5.2 New Guarantor’s Covenants

  1. The New Guarantor covenants with the Lender that: -
  1. the Success Fee Deed is a valid and subsisting document;
  1. the New Guarantor has full power to assign its rights under the Success Fee Deed and has complied in all respects with its obligations prequisite to an assignment of the Success Fee Deed;
  1. there are no outstanding mortgages, charges or other encumbrances whatever relating to the Success Fee Deed;
  1. no event has occurred, and there is no past or subsisting breach of the Success Fee Deed by the New Guarantor that would entitle the AGCQ to terminate the Success Fee Deed or to refuse any right in favour of the New Guarantor under the Lease;
  1. the New Guarantor is not aware of any past or pending dispute, litigation or arbitration between AGCQ (or any predecessor in title) and the New Guarantor relating to the meaning or validity of the Success Fee Deed, the performance of obligations under the Success Fee Deed or any other matter;
  1. the Success Fee Deed in the form produced by the New Guarantor to the Lender comprises the whole agreement between AGCQ and the New Guarantor, and there are no collateral or related agreements; and
  1. The New Guarantor shall on or before the assignment date advise AGCQ of the assignment of the Success Fee Deed from the New Guarantor to the Lender.

5.3 Lender’s Covenants

The Lender covenants with the New Guarantor to execute all documents and do all acts for further assuring the assignment of the Success Fee Deed from the New Guarantor from the assignment date as are reasonably required."
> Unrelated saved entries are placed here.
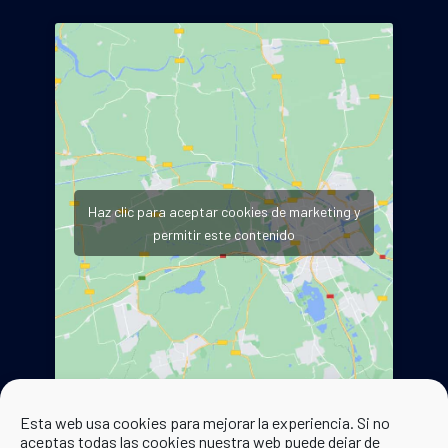
Haz clic para aceptar cookies de marketing y
permitir este contenido
Esta web usa cookies para mejorar la experiencia. Si no
aceptas todas las cookies nuestra web puede dejar de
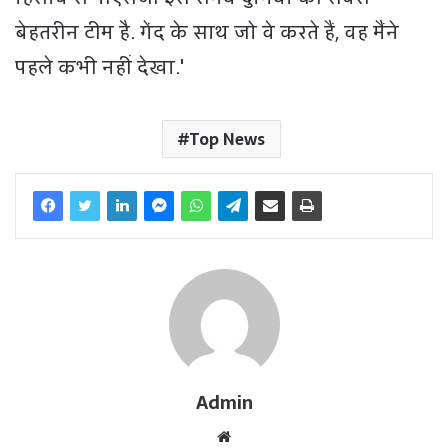
बेहतरीन टीम है. गेंद के साथ जो वे करते हैं, वह मैंने
पहले कभी नहीं देखा.'
Top News
Admin
W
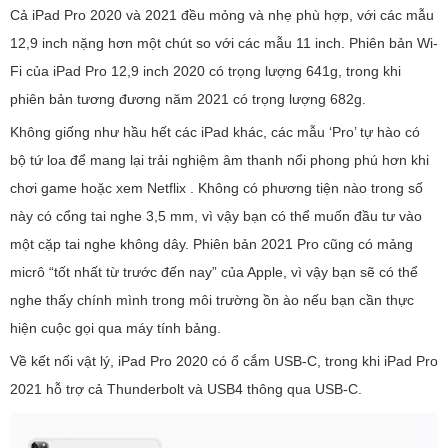
Cả iPad Pro 2020 và 2021 đều mỏng và nhẹ phù hợp, với các mẫu
12,9 inch nặng hơn một chút so với các mẫu 11 inch. Phiên bản Wi-
Fi của iPad Pro 12,9 inch 2020 có trọng lượng 641g, trong khi
phiên bản tương đương năm 2021 có trọng lượng 682g.
Không giống như hầu hết các iPad khác, các mẫu ‘Pro’ tự hào có
bộ tứ loa để mang lại trải nghiệm âm thanh nổi phong phú hơn khi
chơi game hoặc xem Netflix . Không có phương tiện nào trong số
này có cổng tai nghe 3,5 mm, vì vậy bạn có thể muốn đầu tư vào
một cặp tai nghe không dây. Phiên bản 2021 Pro cũng có mảng
micrô “tốt nhất từ ​​trước đến nay” của Apple, vì vậy bạn sẽ có thể
nghe thấy chính mình trong môi trường ồn ào nếu bạn cần thực
hiện cuộc gọi qua máy tính bảng.
Về kết nối vật lý, iPad Pro 2020 có ổ cắm USB-C, trong khi iPad Pro
2021 hỗ trợ cả Thunderbolt và USB4 thông qua USB-C.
  1. Pursuant to his obligation in clause 5(c)(i) of the Second Deed of Variation Mr Ikin as trustee granted the plaintiff a mortgage over the still to be created lot 1 on SP 209449, also on 18 September 2007.
  1. Six months later, on 17 March 2008, Mr Ikin as trustee granted the second defendant a mortgage over the proposed lot to secure an advance of $627,000.00 to be made by the second defendant to Mr Ikin as trustee as well as a further sum of $700,000.00 representing headworks charges payable to the Mackay City Council in respect of the delivery of the proposed lot to Mr Ikin as a developed lot.
  1. At the same time Mr Ikin and the second defendant executed –
  1. a transfer of the proposed lot from the second defendant to Mr Ikin as trustee;
  1. a settlement notice in relation to that transfer;
  1. an authority to complete, by which Mr Ikin as trustee requested the second defendant or its solicitors to date and fill in any blanks in the mortgage or any other document he signed in relation to the mortgage or the transfer of the proposed lot to him "to ensure that [he gave] to [the second defendant] the security interest it require[d] in that land."

The second defendant’s solicitor kept the originals of the bill of mortgage, the transfer, the settlement notice and the authority to complete from the time of their execution on 17 March 2008.
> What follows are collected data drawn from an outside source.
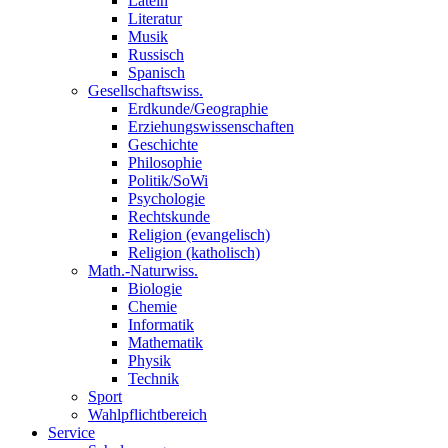
Latein
Literatur
Musik
Russisch
Spanisch
Gesellschaftswiss.
Erdkunde/Geographie
Erziehungswissenschaften
Geschichte
Philosophie
Politik/SoWi
Psychologie
Rechtskunde
Religion (evangelisch)
Religion (katholisch)
Math.-Naturwiss.
Biologie
Chemie
Informatik
Mathematik
Physik
Technik
Sport
Wahlpflichtbereich
Service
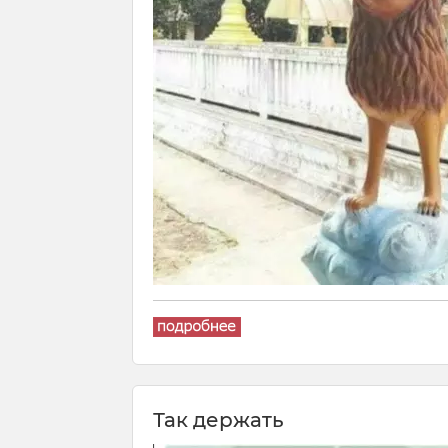
Так держать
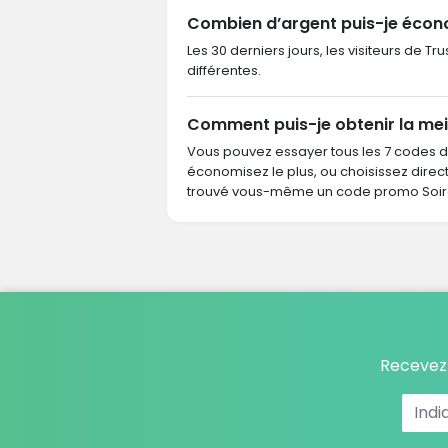
Combien d’argent puis-je écon
Les 30 derniers jours, les visiteurs de 
différentes.
Comment puis-je obtenir la mei
Vous pouvez essayer tous les 7 codes 
économisez le plus, ou choisissez dire
trouvé vous-même un code promo Soire
Recevez 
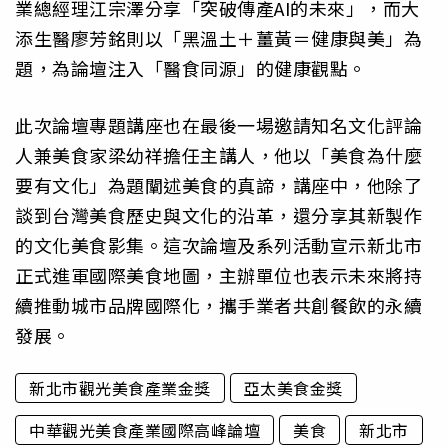
業總經理江宗澤分享「突破傳產AI的未來」，而大
添生醫廖芳銘則以「黑溫土＋薑黃＝健康與美」為
題，為論壇注入「醫食同源」的健康觀點。
此次論壇專題講座也在最後一場邀請知名文化評論
人兼美食家梁幼祥擔任主講人，他以「美食為什麼
要有文化」為題闡述美食的真諦，講座中，他除了
談到台灣美食歷史與文化的沿革，還分享其新製作
的文化美食影集。這次論壇及系列活動宣示新北市
正式進軍國際美食地圖，主辦單位也表示未來將持
續推動城市品牌國際化，攜手業者共創餐飲的永續
發展。
新北市觀光美食產業金獎
亞太美食金獎
中華觀光美食產業國際高峰論壇
美食
新北市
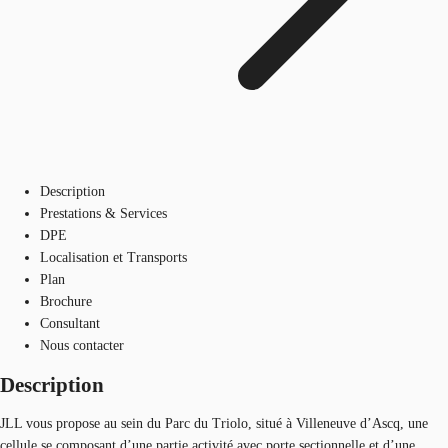
Description
Prestations & Services
DPE
Localisation et Transports
Plan
Brochure
Consultant
Nous contacter
Description
JLL vous propose au sein du Parc du Triolo, situé à Villeneuve d’Ascq, une
cellule se composant d’une partie activité avec porte sectionnelle et d’une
  1. The second defendant obtained the money for the advance by borrowing it from the Commonwealth Bank of Australia. The amount of the advance was equal to the debt and interest owing by Store Group Pty Ltd to a company called Ican George Pty Ltd. Once the advance was made, it was on-lent/transferred in a round robin of transactions by which (inter alia) Store Group Pty Ltd discharged its liability to Ican George Pty Ltd and the bank was repaid on the same day. The round robin of transactions was not fully explained in the present proceeding, but it was not suggested that there was anything untoward about it.
  1. There is no evidence that the second defendant undertook any search or made any inquiries about the extent of Mr Ikin’s interest in the proposed lot.
  1. Subsequently Mr Ikin further mortgaged the proposed lot to Equititrust Limited in April 2008 and to GS Investment Services Pty Ltd in May 2008. Those mortgagees have both conceded that they rank in priority behind the plaintiff and the second defendant.
  1. On 10 December 2008 the proposed lot came into existence as lot 1 on SP 209449 Title Reference 50753455.

Applicable principles

  1. In Rice v Rice[1] Kindersley VC said -

"In examining into the relative merits (or equities) of two parties having adverse equitable interests, the points to which the court must direct its attention are obviously these: the nature and condition of their respective equitable interests, the circumstances and manner of their acquisition, and the whole conduct of each party with respect thereto."[2]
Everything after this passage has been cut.